Can UK travel ban stop the spread of the new COVID-19 variant?
Other new variants of the coronavirus appear to have been found in Nigeria, Portugal and Brazil after similar mutations were discovered in the UK and South Africa.
Germany and Singapore have confirmed their first case of coronavirus variant from the UK.
Four cases of new coronavirus variant from the UK have been reported in Israel.
A growing number of countries around the world have suspended travel from the United Kingdom as fears grow after UK officials announce the discovery of two new variants of coronavirus—the second one more contagious than the other.
The UK government introduced tough new measures for some British counties in response to the alarming rate the more contagious variant is spreading.

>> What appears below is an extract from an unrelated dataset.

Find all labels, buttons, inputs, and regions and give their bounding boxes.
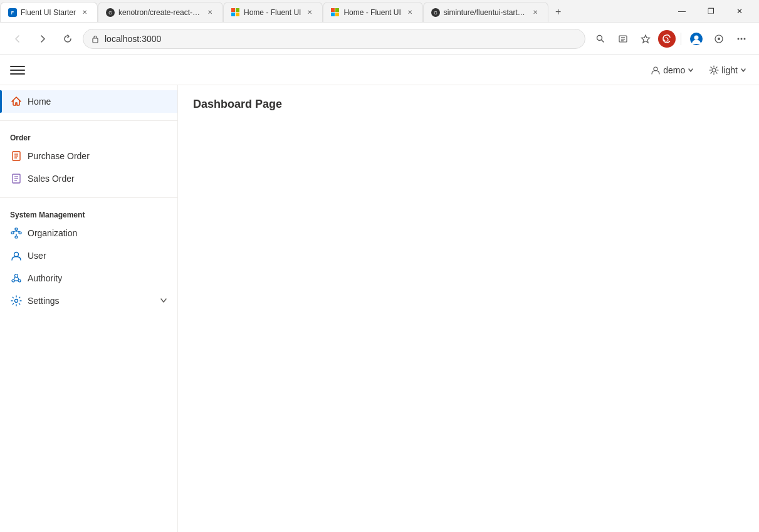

Meanwhile, New York City is the only place in the U.S. that has ordered a mandatory two-week COVID-19 quarantine for all travelers arriving from the UK or face daily $1,000 fine.
Even with the rollout of two new COVID-19 vaccines in the U.S., more people hospitalization rates for the disease continue to rise during the holiday season.
As of Tuesday, there were 177,777 people currently hospitalized for COVID-19 in the U.S., according to the COVID Tracking Project (CTP). The number set a new record high since the pandemic began. It was the 21st consecutive day the U.S. had more than 100,000 people hospitalized for novel coronavirus infections.
With more than 18.6 million confirmed infections, the U.S. has the highest number of COVID-19 cases in the world, which makes it especially susceptible to virus mutation.
Dr. Anthony Fauci, the director of the National Institute of Allergy and Infectious Diseases (NIAID) told CBS News on Wednesday that: "RNA viruses mutate all the time—the more infection, and the more replication you have, the more likelihood is that you're going to get mutations."
Fauci told several U.S. news organizations that the new UK variant is probably in the U.S. already.
Some experts believe the UK travel ban won't stop the global spread of the new mutations.
"If this mutant was only on the island, only then does it make sense to close the borders to England, Scotland and Wales. But if it has spread, then we have to combat the new mutant everywhere," Dr. Peter Kremsner, director of Tübingen University Hospital in Germany, told to The New York Times.
Dr. Hans Kluge, the World Health Organization's regional director for Europe also said "no one is safe until everyone is safe."